Or more accurately, gender politics….. not that I’m particularly politically active. I guess I’m just not 100% content with the current two party system. 🙂 Sh**! I’m the LibDem option of gender! 🙂
Too late to say hi? Hello, it is then.
It has been a rather eventful week and pretty much all in a good way. Well, mostly, but we’ll come to that later on.
After last week’s dysphoric disco of distress I would like to report that I had a very good day today. That may not mean much in the great scheme of life, but to Yours Truly, it means a great deal.
There was no rush to school – it’s the Easter holidays – and the drive in to work was smoother than a posh pair of tights. Top that off with a meeting being cancelled, meant I had a morning back to catch up and dare I say, all has gone well.
If part of my good mood is due to the very pleasant evening I spent with the Chams crew, I’m certainly not going to inspect the proverbial horse’s orthodontic situation. 🙂 Sometimes, you’ve just got to enjoy things as they are…..
Which brings me on to a Only Now Do I Get The CBT Concept moment. Feel free to sing that last bit or make up your own Intel-esq tinkly musical bit. I shan’t. I couldn’t hold a tune in a bucket, but you can’t have it all. 🙂
So, ‘The Moment’…. It was down to me getting into a bit of a flap about setting off to Chameleons late and arriving about half past eight. To me, I look at the clock, add an hour on for getting ready and then there’s a little drop of the shoulders, as my mind works out how long I’ll actually be there before it’s pumpkin o’clock and I have to de-fab.
The (now) obvious thing is to enjoy the moment. Not to worry too much about how long I’ll take to get ready (Ed: the journey, not the arrival, Lynn. Or more poetically: ‘to travel in hope’ as a wittier person once wrote.) and that it’ll be ‘just two hours’ of Lynn time.
I found last night, that although I was late getting in. It wasn’t really the time that was the problem, it was my interpretation of it. I wonder that with the previous years of taking Little Miss to Granny’s house, has meant that I’ve been lucky to arrive earlier than I would do (by an hour at least) and that I’ve got used to doing so. Now I’m arriving at a more typical time, I’m panicking over clock watching.
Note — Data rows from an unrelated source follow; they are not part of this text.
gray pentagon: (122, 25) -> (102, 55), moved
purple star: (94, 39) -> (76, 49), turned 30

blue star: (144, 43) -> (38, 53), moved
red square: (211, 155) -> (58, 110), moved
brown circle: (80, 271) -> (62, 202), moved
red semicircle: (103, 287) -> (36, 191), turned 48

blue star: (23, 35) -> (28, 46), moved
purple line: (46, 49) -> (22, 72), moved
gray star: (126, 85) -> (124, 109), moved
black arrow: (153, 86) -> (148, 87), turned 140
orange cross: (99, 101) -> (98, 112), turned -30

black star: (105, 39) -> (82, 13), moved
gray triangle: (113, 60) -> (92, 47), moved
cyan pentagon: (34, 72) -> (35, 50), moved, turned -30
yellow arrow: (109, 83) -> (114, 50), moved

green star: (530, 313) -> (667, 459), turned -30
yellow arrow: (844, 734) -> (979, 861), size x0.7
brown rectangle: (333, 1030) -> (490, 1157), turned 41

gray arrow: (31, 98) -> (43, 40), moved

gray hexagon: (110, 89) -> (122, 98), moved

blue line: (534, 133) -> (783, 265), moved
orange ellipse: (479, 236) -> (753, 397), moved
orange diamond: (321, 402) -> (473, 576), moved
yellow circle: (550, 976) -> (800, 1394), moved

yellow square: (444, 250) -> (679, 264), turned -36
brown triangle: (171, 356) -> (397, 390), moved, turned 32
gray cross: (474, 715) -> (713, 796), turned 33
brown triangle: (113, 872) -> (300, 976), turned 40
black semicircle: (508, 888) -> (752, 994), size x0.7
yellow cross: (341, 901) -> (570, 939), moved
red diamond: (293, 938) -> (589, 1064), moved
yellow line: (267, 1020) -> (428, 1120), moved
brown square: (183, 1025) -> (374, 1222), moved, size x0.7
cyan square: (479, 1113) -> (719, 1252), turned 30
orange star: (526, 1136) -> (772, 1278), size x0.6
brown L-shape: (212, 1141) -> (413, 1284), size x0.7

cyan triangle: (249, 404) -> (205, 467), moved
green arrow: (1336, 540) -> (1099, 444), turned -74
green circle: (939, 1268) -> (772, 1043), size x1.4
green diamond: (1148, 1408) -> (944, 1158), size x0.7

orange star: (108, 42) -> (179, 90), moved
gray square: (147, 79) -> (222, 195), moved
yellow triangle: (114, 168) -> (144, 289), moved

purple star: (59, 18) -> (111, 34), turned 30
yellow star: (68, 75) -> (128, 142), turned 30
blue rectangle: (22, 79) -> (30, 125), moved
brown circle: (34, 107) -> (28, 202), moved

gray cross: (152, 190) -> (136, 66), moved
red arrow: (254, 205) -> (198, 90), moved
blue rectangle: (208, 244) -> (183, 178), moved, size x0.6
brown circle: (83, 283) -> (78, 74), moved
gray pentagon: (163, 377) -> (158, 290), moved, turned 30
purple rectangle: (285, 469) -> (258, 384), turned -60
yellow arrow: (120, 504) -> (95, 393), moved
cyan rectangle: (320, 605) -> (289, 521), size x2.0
Which I think, is not a good way to spend an evening. It makes me very tense and not very pleasant.
Soooo…… deep breath and try to think of the good things. Think of the times when I’ve done my make-up and felt happy with the look. Also, when my over-packing has somehow paid off, and for me, my outfit is working. Those moments, the ones when you look in the mirror and think, That’ll do, pig. No, that’s not right! Ack! 🙂 Those moments when for just a moment, you look and are content – even happy – with your image.
Two things about music this week, three if you count the usual lyrical reference.
Firstly, and more a personal one, I’m a little surprised at how my mood affects how I listen, or more accurately, interpret lyrics. Two good examples are Nine Inch Nail’s Leaving Hope and Katy Perry’s Just Like the Movies. Yeah, I know. Katy and Trent on the same playlist, it is unusual, but so it goes. Yesterday it was Public Enemy followed by Lady Gaga.
With both songs, if I’m in a good / steady mood, I find NIN’s track beautiful and haunting. The piano parts lift my soul and while I’m not usually a fan of the slower, more ambient tracks, I keep coming back to this one. Likewise, with Miss Perry’s number; sure, it’s a little poignant here and there, wistful, but not sad.
However, on a downer level, what was haunting, becomes melancholy and the words of Just Like the Movies, somehow they twist and turn in my head so they become about what I’m not feeling so good about. Take for example, this… and I hope there’s no issue with copyright.
It didn’t fit, it wasn’t right
Wasn’t just the size…
The fairy tale feeling, no
Am I a stupid girl, for even dreaming that I could?
A body that doesn’t always fit the way I feel and dreaming that I could? Sometimes, those words hit hard. Melodramatic? Maybe 🙂 But when things aren’t going well, it doesn’t make them feel any less true. But, if I put my feeling to one side and think about what I really want and where I am now, they’re just words. They’re not a siren call to me, they’re about something else entirely and just maybe, it isn’t just like the movies. There are dull bits where not much happens and the long, slow burn of good things, peppered with great events.
Get the girl and kill the baddies? Maybe I have and I’m riding this one to the end credits. Again, to travel in hope and all that.
For those of you who’ve been living under a rock this week, one of the UK’s former prime minsters passed away. It’s been a long time since Margaret Thatcher was in power, but judging by the vitriol – from supporters and detractors – you wouldn’t have thought so.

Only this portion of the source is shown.